The vessels will be equipped with the latest generation Leclanché energy storage system – the Navius MRS-3 – which has both a size and weight advantage versus comparable marine batteries. The new third-generation battery system was announced yesterday and features significant improvements in battery energy density, modularity, and safety making it according to Leclanché the maritime industry’s most flexible and powerful vessel electrification system ever created with the lowest carbon footprint.
According to Wärtsilä, two of the vessels will each have a battery capacity of 11.5 MWh, which is approximately double that typically being used currently for hybrid propulsion. Describing the advantages for the vessels, Brittany recently said the hybrid vessels will have a large battery hybrid power system for propulsion and maneuvering in port and an electric shore connection that will allow charging in port, when infrastructure allows. As well as significantly cutting emissions, they said the hybrid propulsion promises less noise and a smoother ride for passengers.
“Hybridization is one way of shaping decarbonization of the marine industry. The extensive battery size will allow the vessels to operate with full power, using both propellers and all thrusters to maneuver emissions-free in and out of ports, even in bad weather. The built-in shore power solution will charge the batteries while berthed,” said Håkan Agnevall, President & CEO, Wärtsilä. “This order further strengthens Wärtsilä’s leadership in the hybrid segment. Our unique Energy Management System will optimize the total hybrid propulsion system.”
Important elements of hybrid vessels include the ability to integrate multiple vessel systems and real-time optimization of the onboard energy system. Wärtsilä combines a wide range of system expertise across a broad range of ship power and propulsion machinery.
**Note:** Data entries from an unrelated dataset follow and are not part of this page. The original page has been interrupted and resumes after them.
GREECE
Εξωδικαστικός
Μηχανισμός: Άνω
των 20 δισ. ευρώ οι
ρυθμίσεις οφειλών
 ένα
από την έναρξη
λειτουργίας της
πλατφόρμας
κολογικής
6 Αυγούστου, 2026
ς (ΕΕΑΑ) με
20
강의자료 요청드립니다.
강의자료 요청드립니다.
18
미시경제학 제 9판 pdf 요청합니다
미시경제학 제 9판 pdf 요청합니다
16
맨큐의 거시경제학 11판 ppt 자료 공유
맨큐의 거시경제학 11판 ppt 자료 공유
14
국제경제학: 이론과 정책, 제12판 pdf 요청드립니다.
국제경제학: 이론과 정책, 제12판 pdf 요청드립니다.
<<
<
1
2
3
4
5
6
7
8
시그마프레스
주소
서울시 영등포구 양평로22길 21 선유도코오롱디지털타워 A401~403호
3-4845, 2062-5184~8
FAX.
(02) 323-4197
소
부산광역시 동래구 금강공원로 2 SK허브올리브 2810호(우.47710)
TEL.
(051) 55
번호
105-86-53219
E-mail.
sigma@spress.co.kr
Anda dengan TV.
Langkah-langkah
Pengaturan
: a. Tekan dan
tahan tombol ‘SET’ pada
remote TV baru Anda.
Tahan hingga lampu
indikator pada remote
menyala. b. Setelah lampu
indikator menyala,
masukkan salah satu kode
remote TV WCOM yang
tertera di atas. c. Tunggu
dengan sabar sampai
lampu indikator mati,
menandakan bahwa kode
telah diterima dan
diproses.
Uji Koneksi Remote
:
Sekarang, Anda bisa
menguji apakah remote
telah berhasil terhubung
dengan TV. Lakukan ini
Combining the benefits of the hybrid propulsion system and shore power leads up to 15 percent GHG emissions saving to a conventional diesel mechanical propulsion system.
The vessels are being built at the China Merchants Jinling (Weihai) Shipyard. Delivery of the ferries is expected to take place in 2024 and 2025. Brittany recently announced that the first of the vessels will be named Saint-Malo, replacing the company’s older ferry Bretagne which was launched in 1989 as the first wholly-commissioned Brittany Ferries’ ship. The two new 639-foot, 1,400-passenger ferries will be powered by the batteries as well as LNG and have the ability to operate independently on either source of power or combined. Each will be approximately 38,000 gross tons and are adapted designs from Stena’s E-Flexers class able to enter the harbor at St. Malmo.
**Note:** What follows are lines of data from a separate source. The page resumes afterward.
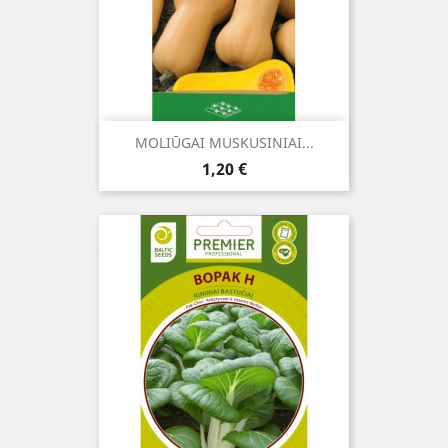
MOLIŪGAI MUSKUSINIAI...
Kaina
1,20 €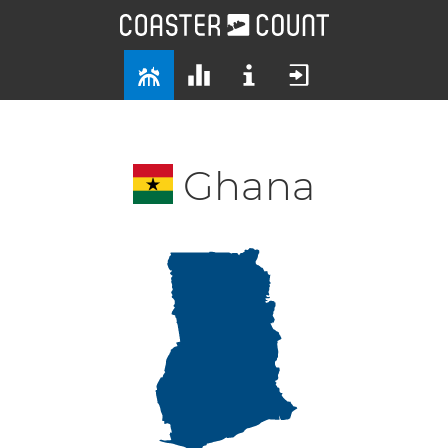
Ghana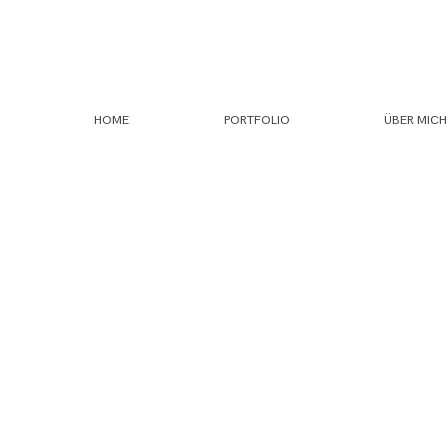
HOME
PORTFOLIO
ÜBER MICH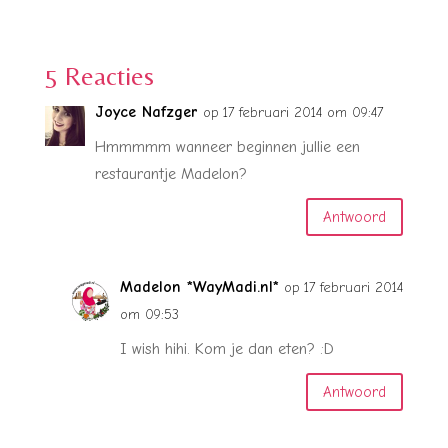
5 Reacties
Joyce Nafzger
op 17 februari 2014 om 09:47
Hmmmmm wanneer beginnen jullie een
restaurantje Madelon?
Antwoord
Madelon *WayMadi.nl*
op 17 februari 2014
om 09:53
I wish hihi. Kom je dan eten? :D
Antwoord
“Brittany Ferries is proud to be taking a lead in sustainable shipping, working with our partners to bring cleaner vessels to the regions in which we operate,” said Christophe Mathieu Brittany Ferries CEO. “Hybrid technology continues to move our fleet renewal program forward and will follow the introduction of two LNG-powered ships. From day one of operation, ports like St Malo in France and Portsmouth in the UK will benefit from these cleaner hybrid vessels. Shore-side power capability means further benefits will be realized, as investment by ports in plug-in infrastructure allows.”
The ships have been designed and developed by Stena RoRo and Brittany Ferries and will operate between Portsmouth in the UK and the French ports of St Malo and Caen. Wärtsilä had earlier been contracted to supply a broad range of solutions for the vessels, including the main and auxiliary engines, gearboxes, controllable pitch propellers (CPPs), thrusters, the fuel gas supply system, Nacos navigation, and automation as well as integrated control alarm and monitoring system.